Modeling Decision-making
Rajan and her collaborators use data from a variety of organisms, from naked mole rats to humans, to investigate how animals learn, remember, and make decisions. For example, with data Karl Deisseroth’s lab at Stanford University collected from across the brains of zebrafish, Rajan has built artificial neural networks that help explain at the cellular level how an animal’s behavior evolves over time. With Peter Rudebeck at the Icahn School of Medicine at Mount Sinai, Rajan is modeling decision-making circuitry to make predictions about how the brain updates information about potential outcomes.
Her models are particularly powerful, Rudebeck says, because they are able to incorporate interactions between many parts of the brain. “Most of the ways that we understand the brain in the moment are just pairwise interactions: area one, area two, and how those talk to each other,” he says. “That’s what makes these models so exciting, because we might get to understand really how our brain works, which is not just two areas talking to each other — it’s five or six or seven [or more].”

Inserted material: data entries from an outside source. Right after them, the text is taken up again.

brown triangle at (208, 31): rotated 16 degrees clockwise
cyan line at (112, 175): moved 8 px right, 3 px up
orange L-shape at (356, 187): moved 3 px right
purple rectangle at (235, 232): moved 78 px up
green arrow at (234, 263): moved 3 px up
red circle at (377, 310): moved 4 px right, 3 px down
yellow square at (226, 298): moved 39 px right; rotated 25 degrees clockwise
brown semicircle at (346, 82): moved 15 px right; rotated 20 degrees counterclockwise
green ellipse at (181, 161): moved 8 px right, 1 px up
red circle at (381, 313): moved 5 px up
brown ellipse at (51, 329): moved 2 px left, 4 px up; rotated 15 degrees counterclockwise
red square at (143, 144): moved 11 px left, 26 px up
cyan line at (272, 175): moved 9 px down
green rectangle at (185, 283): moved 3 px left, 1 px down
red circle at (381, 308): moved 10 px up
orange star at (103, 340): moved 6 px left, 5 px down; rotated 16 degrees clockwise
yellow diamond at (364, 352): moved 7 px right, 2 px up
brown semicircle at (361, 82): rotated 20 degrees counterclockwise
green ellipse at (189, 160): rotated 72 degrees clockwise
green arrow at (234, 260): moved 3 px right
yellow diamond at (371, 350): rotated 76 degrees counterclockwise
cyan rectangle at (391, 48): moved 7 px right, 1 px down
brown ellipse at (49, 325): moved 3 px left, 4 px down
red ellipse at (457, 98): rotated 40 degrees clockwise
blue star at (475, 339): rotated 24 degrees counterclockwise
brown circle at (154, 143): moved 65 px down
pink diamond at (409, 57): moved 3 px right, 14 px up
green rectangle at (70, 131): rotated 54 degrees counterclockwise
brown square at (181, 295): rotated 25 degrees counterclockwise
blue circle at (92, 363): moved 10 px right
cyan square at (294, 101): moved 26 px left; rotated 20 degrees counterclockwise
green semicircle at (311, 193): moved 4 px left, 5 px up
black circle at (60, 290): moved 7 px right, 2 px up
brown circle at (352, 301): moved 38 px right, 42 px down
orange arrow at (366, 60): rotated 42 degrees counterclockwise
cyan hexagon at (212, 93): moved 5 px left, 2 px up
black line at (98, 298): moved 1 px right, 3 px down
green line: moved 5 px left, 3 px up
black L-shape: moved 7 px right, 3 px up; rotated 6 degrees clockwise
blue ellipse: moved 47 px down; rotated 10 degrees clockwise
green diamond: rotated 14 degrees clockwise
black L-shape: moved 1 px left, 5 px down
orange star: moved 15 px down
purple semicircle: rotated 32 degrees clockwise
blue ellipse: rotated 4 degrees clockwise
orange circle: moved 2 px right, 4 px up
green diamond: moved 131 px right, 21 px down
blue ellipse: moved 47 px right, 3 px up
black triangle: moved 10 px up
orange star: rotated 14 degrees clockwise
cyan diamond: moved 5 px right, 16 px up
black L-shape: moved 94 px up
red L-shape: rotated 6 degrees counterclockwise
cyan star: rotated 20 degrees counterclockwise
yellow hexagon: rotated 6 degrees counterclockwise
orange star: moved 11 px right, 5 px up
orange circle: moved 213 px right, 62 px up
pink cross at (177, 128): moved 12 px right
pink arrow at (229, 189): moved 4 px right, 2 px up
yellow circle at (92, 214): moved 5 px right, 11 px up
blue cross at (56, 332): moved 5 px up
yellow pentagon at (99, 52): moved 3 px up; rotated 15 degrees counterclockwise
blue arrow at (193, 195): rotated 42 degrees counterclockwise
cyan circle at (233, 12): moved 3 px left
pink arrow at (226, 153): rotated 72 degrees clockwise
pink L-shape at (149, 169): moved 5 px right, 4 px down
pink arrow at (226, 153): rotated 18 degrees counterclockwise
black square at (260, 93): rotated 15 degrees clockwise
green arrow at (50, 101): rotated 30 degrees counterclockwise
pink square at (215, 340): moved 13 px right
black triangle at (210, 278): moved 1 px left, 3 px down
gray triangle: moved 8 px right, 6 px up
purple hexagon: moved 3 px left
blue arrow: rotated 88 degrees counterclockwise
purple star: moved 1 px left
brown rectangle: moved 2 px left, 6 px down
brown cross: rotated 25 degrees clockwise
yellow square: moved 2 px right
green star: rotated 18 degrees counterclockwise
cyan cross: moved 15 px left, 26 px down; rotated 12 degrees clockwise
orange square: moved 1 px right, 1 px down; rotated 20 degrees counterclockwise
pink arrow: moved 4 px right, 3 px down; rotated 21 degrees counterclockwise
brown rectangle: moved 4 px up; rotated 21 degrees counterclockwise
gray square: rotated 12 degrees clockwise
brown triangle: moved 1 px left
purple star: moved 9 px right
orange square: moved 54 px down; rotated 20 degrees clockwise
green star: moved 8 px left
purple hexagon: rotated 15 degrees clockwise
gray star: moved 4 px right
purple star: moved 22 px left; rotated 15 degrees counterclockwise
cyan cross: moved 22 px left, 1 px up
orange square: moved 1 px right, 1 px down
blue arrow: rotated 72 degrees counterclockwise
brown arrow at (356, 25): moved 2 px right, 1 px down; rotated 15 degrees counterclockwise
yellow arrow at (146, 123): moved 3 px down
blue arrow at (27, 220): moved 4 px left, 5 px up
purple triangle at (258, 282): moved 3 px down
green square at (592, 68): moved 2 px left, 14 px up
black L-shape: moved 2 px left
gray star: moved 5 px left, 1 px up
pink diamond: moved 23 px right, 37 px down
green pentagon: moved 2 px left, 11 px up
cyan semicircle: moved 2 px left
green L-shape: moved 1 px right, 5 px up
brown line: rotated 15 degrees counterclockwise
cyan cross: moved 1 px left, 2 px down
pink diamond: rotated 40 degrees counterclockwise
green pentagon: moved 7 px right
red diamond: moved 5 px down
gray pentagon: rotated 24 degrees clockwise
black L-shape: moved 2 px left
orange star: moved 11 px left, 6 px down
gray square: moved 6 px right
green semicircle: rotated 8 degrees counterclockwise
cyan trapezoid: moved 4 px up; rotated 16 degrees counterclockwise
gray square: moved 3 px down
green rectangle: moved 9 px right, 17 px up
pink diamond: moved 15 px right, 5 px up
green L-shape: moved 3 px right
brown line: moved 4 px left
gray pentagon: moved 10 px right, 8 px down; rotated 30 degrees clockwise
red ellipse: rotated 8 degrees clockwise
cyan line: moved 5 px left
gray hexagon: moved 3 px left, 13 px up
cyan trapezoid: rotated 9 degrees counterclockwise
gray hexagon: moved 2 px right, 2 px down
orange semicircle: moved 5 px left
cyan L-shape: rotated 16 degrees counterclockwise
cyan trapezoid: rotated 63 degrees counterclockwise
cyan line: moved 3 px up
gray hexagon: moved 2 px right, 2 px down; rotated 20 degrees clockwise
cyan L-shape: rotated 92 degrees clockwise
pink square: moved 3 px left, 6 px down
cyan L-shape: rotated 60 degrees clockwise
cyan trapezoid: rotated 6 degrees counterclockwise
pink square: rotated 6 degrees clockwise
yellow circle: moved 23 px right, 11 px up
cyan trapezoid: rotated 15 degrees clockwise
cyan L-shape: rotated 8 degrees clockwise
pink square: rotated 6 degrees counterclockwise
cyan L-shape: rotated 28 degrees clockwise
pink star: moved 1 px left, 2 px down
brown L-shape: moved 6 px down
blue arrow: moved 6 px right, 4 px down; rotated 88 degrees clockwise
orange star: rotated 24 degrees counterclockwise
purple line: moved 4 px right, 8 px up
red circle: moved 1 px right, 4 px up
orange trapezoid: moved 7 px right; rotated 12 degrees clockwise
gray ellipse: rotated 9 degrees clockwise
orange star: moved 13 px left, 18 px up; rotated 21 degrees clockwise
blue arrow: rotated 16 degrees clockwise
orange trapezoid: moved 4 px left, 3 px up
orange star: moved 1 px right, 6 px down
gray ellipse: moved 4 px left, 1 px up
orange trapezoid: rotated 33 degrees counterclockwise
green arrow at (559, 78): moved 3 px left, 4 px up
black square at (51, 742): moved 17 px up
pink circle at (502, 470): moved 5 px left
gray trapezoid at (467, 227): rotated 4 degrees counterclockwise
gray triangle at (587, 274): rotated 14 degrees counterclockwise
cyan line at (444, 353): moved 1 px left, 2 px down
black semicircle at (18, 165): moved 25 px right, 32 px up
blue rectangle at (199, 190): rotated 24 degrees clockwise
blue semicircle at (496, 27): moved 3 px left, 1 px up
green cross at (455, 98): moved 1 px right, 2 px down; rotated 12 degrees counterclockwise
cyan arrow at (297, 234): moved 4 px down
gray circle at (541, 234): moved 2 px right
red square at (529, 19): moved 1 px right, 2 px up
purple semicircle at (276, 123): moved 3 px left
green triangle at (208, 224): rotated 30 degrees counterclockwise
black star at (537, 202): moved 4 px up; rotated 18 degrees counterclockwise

Even still, Rajan says, “we may be looking at the wrong scale of things.” Most decisions, she says, are made by small groups of people or animals. So, she and collaborators have begun looking beyond individual brains to study how an animal’s behavior is influenced by the behavior of others.
The plan, she explains, is to develop tiny robots powered by artificial neural networks, trained with data from real animals, then allow small groups of them to communicate and cooperate in lifelike situations, such as foraging for food. The models will inform further experiments with real animals in similarly sized groups, so researchers can learn what drives social dynamics, as well as how interactions change when an individual is affected by conditions such as anxiety or autism. They might even be used to explore social engineering approaches to addressing mental health concerns, Rajan says.
Artificial neural networks won’t explain the brain on their own, Rajan says. A continuous exchange of ideas with experimental biologists is vital. And it won’t take one model, but many. “Biology is not idealized; it’s gnarly,” she says. “I think the way understanding is going to emerge is as a collective. We’re going to need a huge pile of models and theories and discoveries.”